DATA RECORDS:
◆ ◆ ◆

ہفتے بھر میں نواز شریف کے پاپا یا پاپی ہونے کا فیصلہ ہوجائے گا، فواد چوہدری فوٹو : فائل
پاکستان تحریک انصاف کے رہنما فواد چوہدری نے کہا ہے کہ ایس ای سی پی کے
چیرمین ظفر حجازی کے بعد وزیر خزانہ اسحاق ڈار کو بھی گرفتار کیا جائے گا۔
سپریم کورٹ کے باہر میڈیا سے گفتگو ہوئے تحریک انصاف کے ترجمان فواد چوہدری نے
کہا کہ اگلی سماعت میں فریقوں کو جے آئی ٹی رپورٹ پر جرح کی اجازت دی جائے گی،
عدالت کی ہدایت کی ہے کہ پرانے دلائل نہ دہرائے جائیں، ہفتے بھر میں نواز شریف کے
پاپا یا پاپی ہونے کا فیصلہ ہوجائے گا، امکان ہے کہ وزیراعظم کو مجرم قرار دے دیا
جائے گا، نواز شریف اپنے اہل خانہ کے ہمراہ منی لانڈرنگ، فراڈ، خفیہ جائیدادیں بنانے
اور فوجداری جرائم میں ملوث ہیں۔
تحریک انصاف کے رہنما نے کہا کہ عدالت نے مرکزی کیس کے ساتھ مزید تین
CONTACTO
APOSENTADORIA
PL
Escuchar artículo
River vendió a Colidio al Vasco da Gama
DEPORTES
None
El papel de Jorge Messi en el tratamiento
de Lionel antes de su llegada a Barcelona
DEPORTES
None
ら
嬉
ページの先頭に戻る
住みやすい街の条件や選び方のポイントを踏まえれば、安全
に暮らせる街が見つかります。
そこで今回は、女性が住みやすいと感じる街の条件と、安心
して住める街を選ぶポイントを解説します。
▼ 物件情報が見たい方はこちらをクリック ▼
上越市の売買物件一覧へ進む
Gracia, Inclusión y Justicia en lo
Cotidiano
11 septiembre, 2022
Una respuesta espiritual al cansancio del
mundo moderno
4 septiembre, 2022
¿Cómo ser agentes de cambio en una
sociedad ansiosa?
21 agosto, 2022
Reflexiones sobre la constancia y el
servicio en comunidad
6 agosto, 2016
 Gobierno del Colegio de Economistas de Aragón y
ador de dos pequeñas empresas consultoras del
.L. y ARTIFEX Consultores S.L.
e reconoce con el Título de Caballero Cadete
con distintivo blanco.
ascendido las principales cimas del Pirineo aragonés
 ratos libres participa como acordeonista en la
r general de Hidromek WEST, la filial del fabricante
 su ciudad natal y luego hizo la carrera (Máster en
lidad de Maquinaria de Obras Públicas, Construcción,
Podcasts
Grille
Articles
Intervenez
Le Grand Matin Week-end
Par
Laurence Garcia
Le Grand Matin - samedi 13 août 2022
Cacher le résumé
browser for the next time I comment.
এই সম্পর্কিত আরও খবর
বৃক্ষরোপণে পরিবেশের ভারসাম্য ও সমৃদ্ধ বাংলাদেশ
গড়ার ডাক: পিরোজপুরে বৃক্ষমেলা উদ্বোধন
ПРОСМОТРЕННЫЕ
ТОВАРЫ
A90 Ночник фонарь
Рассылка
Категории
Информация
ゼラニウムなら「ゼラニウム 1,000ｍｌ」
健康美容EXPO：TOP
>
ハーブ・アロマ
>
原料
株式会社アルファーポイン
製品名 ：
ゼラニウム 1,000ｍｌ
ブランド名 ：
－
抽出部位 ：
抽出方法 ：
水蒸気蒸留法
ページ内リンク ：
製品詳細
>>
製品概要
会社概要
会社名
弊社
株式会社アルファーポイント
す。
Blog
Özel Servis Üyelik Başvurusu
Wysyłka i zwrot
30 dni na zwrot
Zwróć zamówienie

◆ ◆ ◆

ABOUT THIS EXERCISE:
Retype every entry exactly.

OUTPUT:
ہفتے بھر میں نواز شریف کے پاپا یا پاپی ہونے کا فیصلہ ہوجائے گا، فواد چوہدری فوٹو : فائل
پاکستان تحریک انصاف کے رہنما فواد چوہدری نے کہا ہے کہ ایس ای سی پی کے
چیرمین ظفر حجازی کے بعد وزیر خزانہ اسحاق ڈار کو بھی گرفتار کیا جائے گا۔
سپریم کورٹ کے باہر میڈیا سے گفتگو ہوئے تحریک انصاف کے ترجمان فواد چوہدری نے
کہا کہ اگلی سماعت میں فریقوں کو جے آئی ٹی رپورٹ پر جرح کی اجازت دی جائے گی،
عدالت کی ہدایت کی ہے کہ پرانے دلائل نہ دہرائے جائیں، ہفتے بھر میں نواز شریف کے
پاپا یا پاپی ہونے کا فیصلہ ہوجائے گا، امکان ہے کہ وزیراعظم کو مجرم قرار دے دیا
جائے گا، نواز شریف اپنے اہل خانہ کے ہمراہ منی لانڈرنگ، فراڈ، خفیہ جائیدادیں بنانے
اور فوجداری جرائم میں ملوث ہیں۔
تحریک انصاف کے رہنما نے کہا کہ عدالت نے مرکزی کیس کے ساتھ مزید تین
CONTACTO
APOSENTADORIA
PL
Escuchar artículo
River vendió a Colidio al Vasco da Gama
DEPORTES
None
El papel de Jorge Messi en el tratamiento
de Lionel antes de su llegada a Barcelona
DEPORTES
None
ら
嬉
ページの先頭に戻る
住みやすい街の条件や選び方のポイントを踏まえれば、安全
に暮らせる街が見つかります。
そこで今回は、女性が住みやすいと感じる街の条件と、安心
して住める街を選ぶポイントを解説します。
▼ 物件情報が見たい方はこちらをクリック ▼
上越市の売買物件一覧へ進む
Gracia, Inclusión y Justicia en lo
Cotidiano
11 septiembre, 2022
Una respuesta espiritual al cansancio del
mundo moderno
4 septiembre, 2022
¿Cómo ser agentes de cambio en una
sociedad ansiosa?
21 agosto, 2022
Reflexiones sobre la constancia y el
servicio en comunidad
6 agosto, 2016
 Gobierno del Colegio de Economistas de Aragón y
ador de dos pequeñas empresas consultoras del
.L. y ARTIFEX Consultores S.L.
e reconoce con el Título de Caballero Cadete
con distintivo blanco.
ascendido las principales cimas del Pirineo aragonés
 ratos libres participa como acordeonista en la
r general de Hidromek WEST, la filial del fabricante
 su ciudad natal y luego hizo la carrera (Máster en
lidad de Maquinaria de Obras Públicas, Construcción,
Podcasts
Grille
Articles
Intervenez
Le Grand Matin Week-end
Par
Laurence Garcia
Le Grand Matin - samedi 13 août 2022
Cacher le résumé
browser for the next time I comment.
এই সম্পর্কিত আরও খবর
বৃক্ষরোপণে পরিবেশের ভারসাম্য ও সমৃদ্ধ বাংলাদেশ
গড়ার ডাক: পিরোজপুরে বৃক্ষমেলা উদ্বোধন
ПРОСМОТРЕННЫЕ
ТОВАРЫ
A90 Ночник фонарь
Рассылка
Категории
Информация
ゼラニウムなら「ゼラニウム 1,000ｍｌ」
健康美容EXPO：TOP
>
ハーブ・アロマ
>
原料
株式会社アルファーポイン
製品名 ：
ゼラニウム 1,000ｍｌ
ブランド名 ：
－
抽出部位 ：
抽出方法 ：
水蒸気蒸留法
ページ内リンク ：
製品詳細
>>
製品概要
会社概要
会社名
弊社
株式会社アルファーポイント
す。
Blog
Özel Servis Üyelik Başvurusu
Wysyłka i zwrot
30 dni na zwrot
Zwróć zamówienie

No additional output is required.